Figure 2: Q-Gate adaptively shifts modal attention from visual granularity to narrative context as query abstraction and reasoning demand increases.
Qualitative cases illustrate this dynamic adaptation with clear evidence suppression of irrelevant modalities (Figure 3).
Figure 3: For object-centric questions, Q-Gate elevates the grounding stream, for thematic questions it promotes global matching, and for dialogue-driven queries it prioritizes narrative context.
Robustness, Ablations, and Efficiency Trade-Offs
Q-Gate's gating strategy is model-agnostic: Open-source LLMs (Qwen3) can be substituted for GPT-4o with negligible loss for larger frame budgets, making the framework practical and privacy-preserving.
Ablative analyses show the necessity of every scoring stream—removing any stream yields significant loss. The softmax temperature τ for normalization is optimal at 0.5: lower values induce one-hot bias (reducing temporal coverage), higher values over-smooth (diluting critical signals).
Efficiency analysis demonstrates a new Pareto frontier in accuracy vs. latency: Q-Gate adds only 1.35% overhead versus the strongest baseline while delivering substantial accuracy gains for small K, directly addressing the primary bottleneck in long video MLLMs.
Figure 4: Q-Gate significantly pushes the accuracy/latency Pareto frontier with minimal computational cost.
Practical and Theoretical Implications
Pragmatically, Q-Gate offers:
- Robust, interpretable, and dynamic modality selection for video QA and reasoning, outperforming both visual-only and static fusion baselines, especially in complex, narrative-heavy data regimes.
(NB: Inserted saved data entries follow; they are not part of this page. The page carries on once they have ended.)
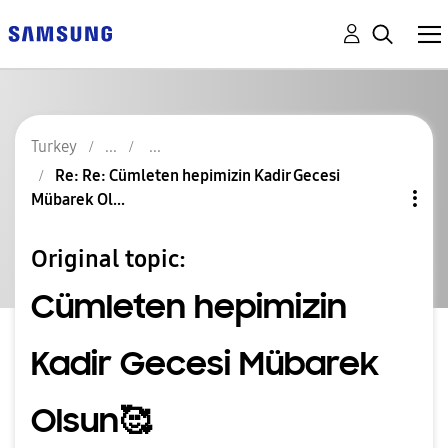
Turkey
Re: Re: Cümleten hepimizin Kadir Gecesi
Mübarek Ol...
Original topic:
Cümleten hepimizin
Kadir Gecesi Mübarek
Olsun🥰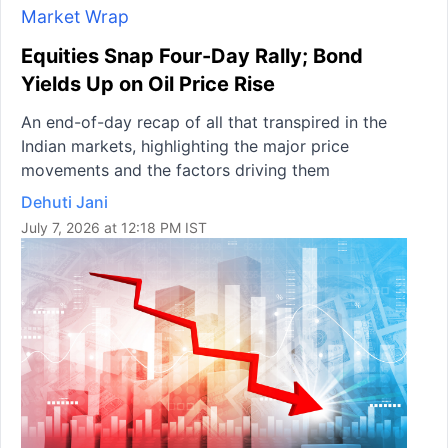
Market Wrap
Equities Snap Four-Day Rally; Bond
Yields Up on Oil Price Rise
An end-of-day recap of all that transpired in the
Indian markets, highlighting the major price
movements and the factors driving them
Dehuti Jani
July 7, 2026 at 12:18 PM IST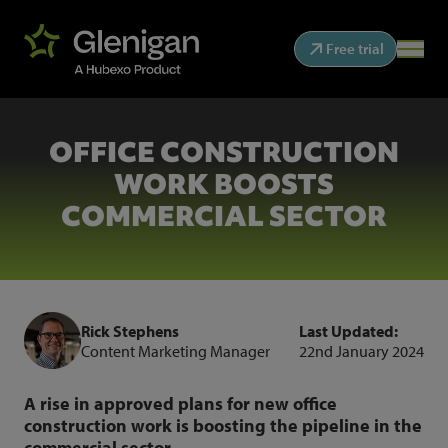
Free trial
OFFICE CONSTRUCTION
WORK BOOSTS
COMMERCIAL SECTOR
Rick Stephens
Last Updated:
Content Marketing Manager
22nd January 2024
A rise in approved plans for new office
construction work is boosting the pipeline in the
commercial sector.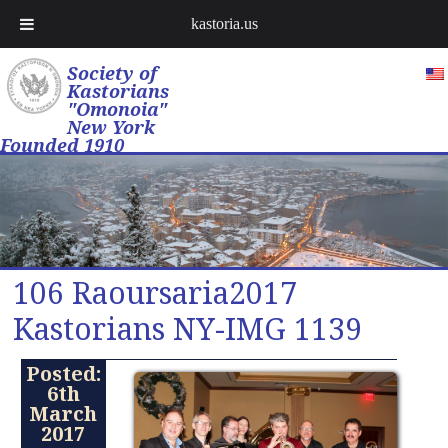
kastoria.us
Society of
Kastorians
"Omonoia"
New York
Founded 1910
106 Raoursaria2017
Kastorians NY-IMG 1139
Posted:
6th
March
2017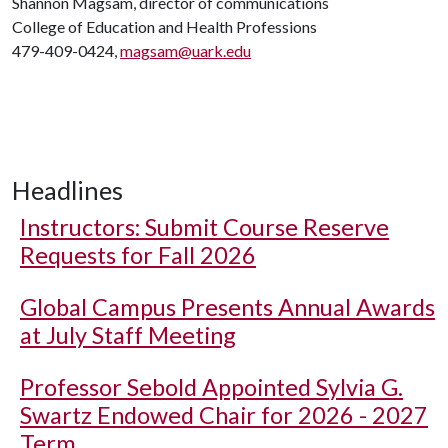
Shannon Magsam, director of communications
College of Education and Health Professions
479-409-0424,
magsam@uark.edu
Headlines
Instructors: Submit Course Reserve
Requests for Fall 2026
Global Campus Presents Annual Awards
at July Staff Meeting
Professor Sebold Appointed Sylvia G.
Swartz Endowed Chair for 2026 - 2027
Term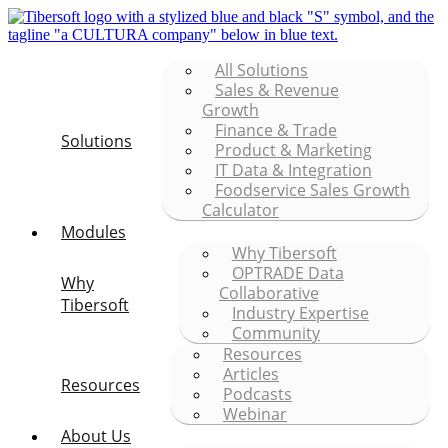
All Solutions
Sales & Revenue
Growth
Finance & Trade
Solutions
Product & Marketing
IT Data & Integration
Foodservice Sales Growth
Calculator
Modules
Why Tibersoft
OPTRADE Data
Why
Collaborative
Tibersoft
Industry Expertise
Community
Resources
Articles
Resources
Podcasts
Webinar
About Us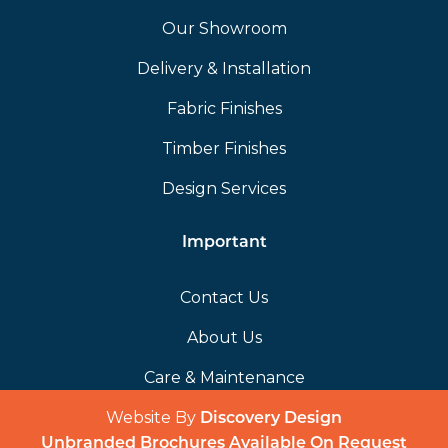
Our Showroom
Delivery & Installation
Fabric Finishes
Timber Finishes
Design Services
Important
Contact Us
About Us
Care & Maintenance
Website By
(opens in a 
Discovery Design
Unbranded Brochures Available On Request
- Plug-and-play design with immediate applicability to existing MLLM workflows without retraining or architecture modification.
- Flexibility for inference-time trade-offs (accuracy, latency, privacy).
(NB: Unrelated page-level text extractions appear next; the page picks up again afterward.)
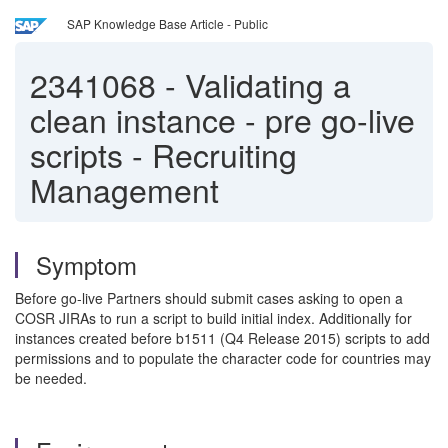
SAP Knowledge Base Article - Public
2341068
-
Validating a
clean instance - pre go-live
scripts - Recruiting
Management
Symptom
Before go-live Partners should submit cases asking to open a
COSR JIRAs to run a script to build initial index. Additionally for
instances created before b1511 (Q4 Release 2015) scripts to add
permissions and to populate the character code for countries may
be needed.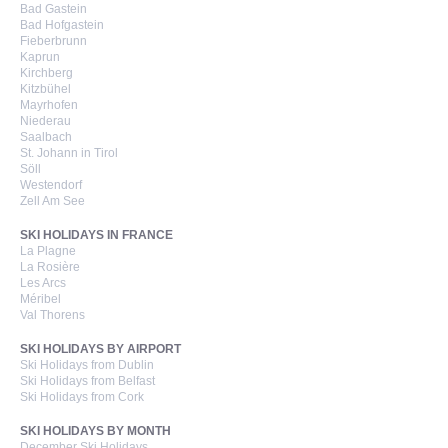
Bad Gastein
Bad Hofgastein
Fieberbrunn
Kaprun
Kirchberg
Kitzbühel
Mayrhofen
Niederau
Saalbach
St. Johann in Tirol
Söll
Westendorf
Zell Am See
SKI HOLIDAYS IN FRANCE
La Plagne
La Rosière
Les Arcs
Méribel
Val Thorens
SKI HOLIDAYS BY AIRPORT
Ski Holidays from Dublin
Ski Holidays from Belfast
Ski Holidays from Cork
SKI HOLIDAYS BY MONTH
December Ski Holidays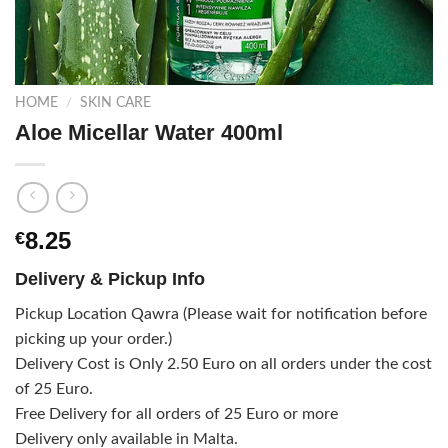
HOME
/
SKIN CARE
Aloe Micellar Water 400ml
8.25
€
Delivery & Pickup Info
Pickup Location Qawra (Please wait for notification before
picking up your order.)
Delivery Cost is Only 2.50 Euro on all orders under the cost
of 25 Euro.
Free Delivery for all orders of 25 Euro or more
Delivery only available in Malta.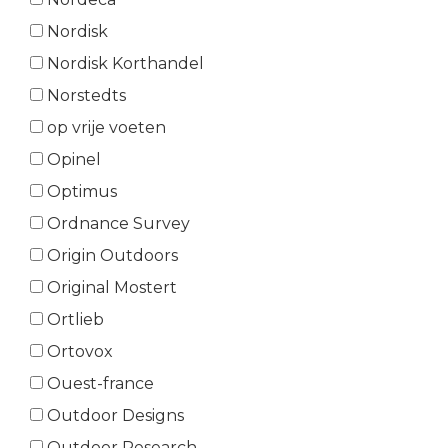
Nordisk
Nordisk Korthandel
Norstedts
op vrije voeten
Opinel
Optimus
Ordnance Survey
Origin Outdoors
Original Mostert
Ortlieb
Ortovox
Ouest-france
Outdoor Designs
Outdoor Research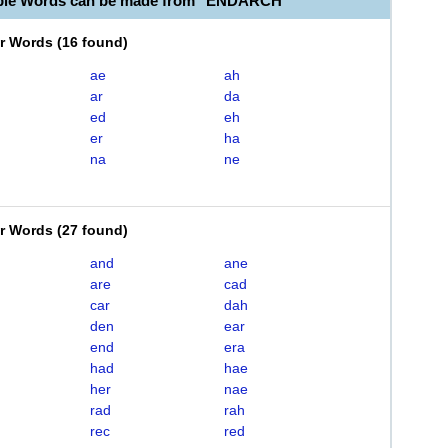
able Words can be made from "ENDARCH"
er Words
(
16 found
)
ae
ah
ar
da
ed
eh
er
ha
na
ne
er Words
(
27 found
)
and
ane
are
cad
car
dah
den
ear
end
era
had
hae
her
nae
rad
rah
rec
red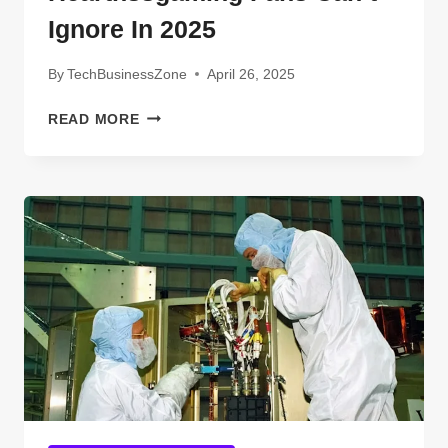
Ignore In 2025
By
TechBusinessZone
April 26, 2025
TECHNOLOGIES
READ MORE
HEARTHSSGAMING
FANS
CAN’T
IGNORE
IN
2025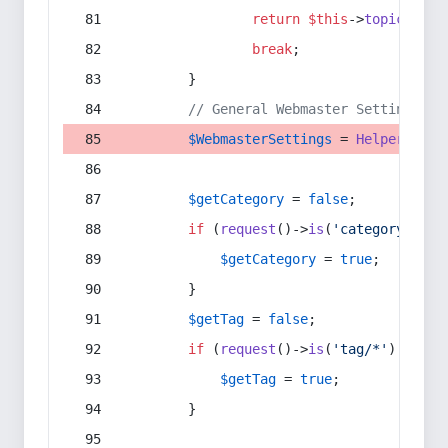
return
$this
->
topic
(
$sec
break
;
        }
// General Webmaster Settings
$WebmasterSettings
 = 
Helper
::
get
$getCategory
 = 
false
;
if
 (
request
()->
is
(
'category/*'
) 
$getCategory
 = 
true
;
        }
$getTag
 = 
false
;
if
 (
request
()->
is
(
'tag/*'
) || 
re
$getTag
 = 
true
;
        }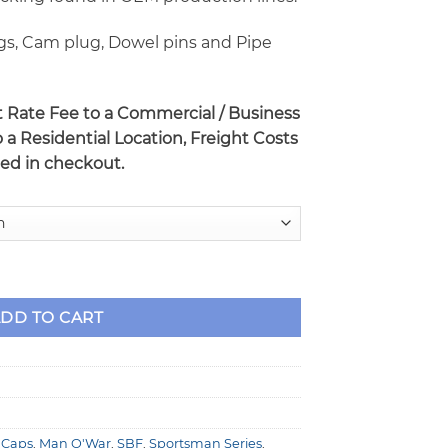
gs, Cam plug, Dowel pins and Pipe
at Rate Fee to a Commercial / Business
o a Residential Location, Freight Costs
ted in checkout.
9.5" Deck Racing Engine Block with Billet Caps quantity
DD TO CART
t Caps
,
Man O'War
,
SBF
,
Sportsman Series
,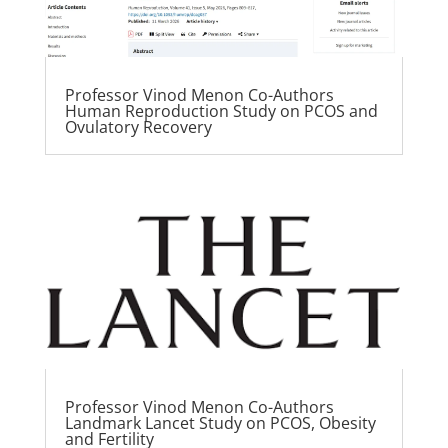
Professor Vinod Menon Co-Authors
Human Reproduction Study on PCOS and
Ovulatory Recovery
Professor Vinod Menon Co-Authors
Landmark Lancet Study on PCOS, Obesity
and Fertility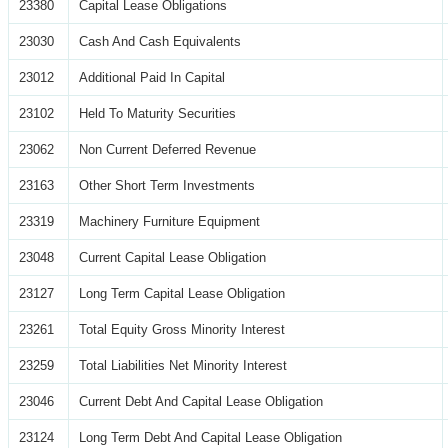
23380
Capital Lease Obligations
23030
Cash And Cash Equivalents
23012
Additional Paid In Capital
23102
Held To Maturity Securities
23062
Non Current Deferred Revenue
23163
Other Short Term Investments
23319
Machinery Furniture Equipment
23048
Current Capital Lease Obligation
23127
Long Term Capital Lease Obligation
23261
Total Equity Gross Minority Interest
23259
Total Liabilities Net Minority Interest
23046
Current Debt And Capital Lease Obligation
23124
Long Term Debt And Capital Lease Obligation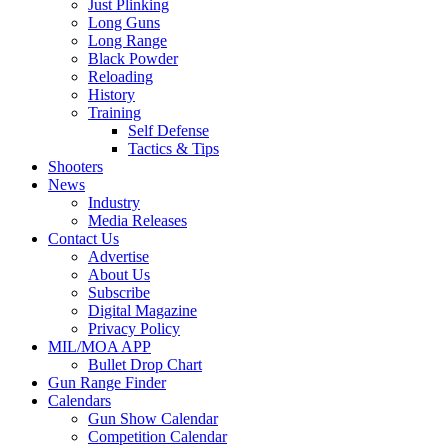
Just Plinking
Long Guns
Long Range
Black Powder
Reloading
History
Training
Self Defense
Tactics & Tips
Shooters
News
Industry
Media Releases
Contact Us
Advertise
About Us
Subscribe
Digital Magazine
Privacy Policy
MIL/MOA APP
Bullet Drop Chart
Gun Range Finder
Calendars
Gun Show Calendar
Competition Calendar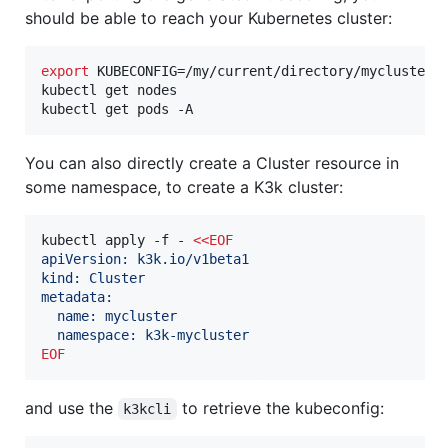
should be able to reach your Kubernetes cluster:
export
 KUBECONFIG=/my/current/directory/mycluster-k
kubectl get nodes

kubectl get pods -A
You can also directly create a Cluster resource in
some namespace, to create a K3k cluster:
kubectl apply -f - 
<<
EOF
apiVersion: k3k.io/v1beta1
kind: Cluster
metadata:
  name: mycluster
  namespace: k3k-mycluster
EOF
and use the
to retrieve the kubeconfig:
k3kcli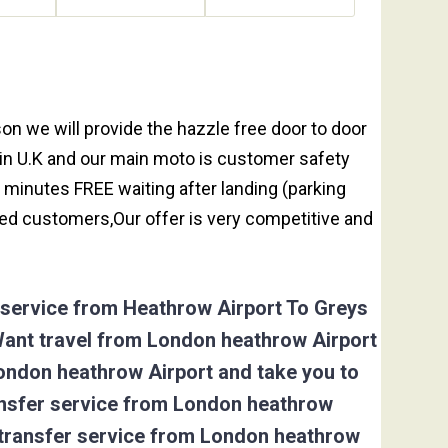
throw taxi booking to Greys Green is 25.64
on we will provide the hazzle free door to door
y in U.K and our main moto is customer safety
 minutes FREE waiting after landing (parking
ed customers,Our offer is very competitive and
r service from Heathrow Airport To Greys
Want travel from London heathrow Airport
London heathrow Airport and take you to
ransfer service from London heathrow
 transfer service from London heathrow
Theoretically, the framework demonstrates:
- The necessity and tractability of decoupling multimodal evidence at multiple granularity scales, with LLM-driven intent understanding outperforming both rule-based and fixed-weighted approaches.
- That static multimodal fusion, even with strong backbones, remains sub-optimal; adaptive, context-driven routing is indispensable for maximizing long video comprehension.
Future Directions
The proposed approach is a stepping stone to more general dynamic multimodal selection architectures, including:
- Integration of auxiliary modalities (audio, dense event streams).
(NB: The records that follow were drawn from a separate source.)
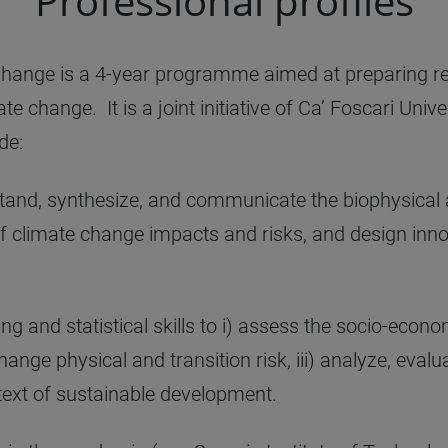
Professional profiles
ange is a 4-year programme aimed at preparing re
 change. It is a joint initiative of Ca’ Foscari Univ
de:
tand, synthesize, and communicate the biophysical
of climate change impacts and risks, and design inn
g and statistical skills to i) assess the socio-econ
ange physical and transition risk, iii) analyze, evalu
text of sustainable development.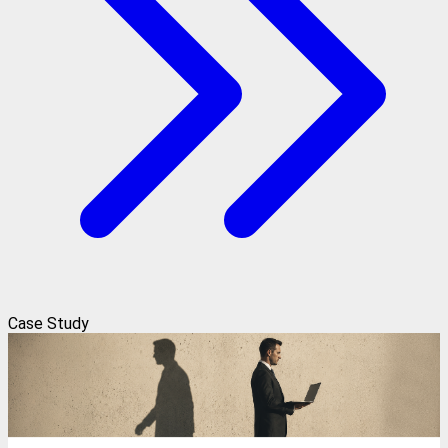
Case Study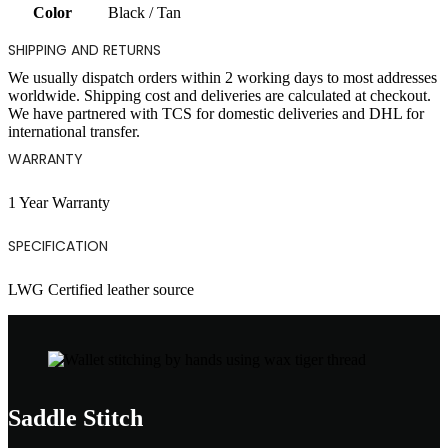
Color
Black / Tan
SHIPPING AND RETURNS
We usually dispatch orders within 2 working days to most addresses
worldwide. Shipping cost and deliveries are calculated at checkout.
We have partnered with TCS for domestic deliveries and DHL for
international transfer.
WARRANTY
1 Year Warranty
SPECIFICATION
LWG Certified leather source
Saddle Stitch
- Joint refinement of keyframe selection and narrative segmentation in a closed-loop.
- Exploring reinforcement learning or memory-augmented agents for iterative or continual adaptation, potentially leveraging Q-Gate's weight allocation as meta-data for further alignment.
Conclusion
Q-Gate reframes long video keyframe selection as a query-modulated, training-free mixture-of-experts routing problem, capitalizing on LLM-based in-context reasoning to adaptively select the most relevant modalities per query. Strong empirical results, transparent analysis, and favorable efficiency-positioning establish Q-Gate as a robust solution for scalable, multimodal long video understanding (2604.17422).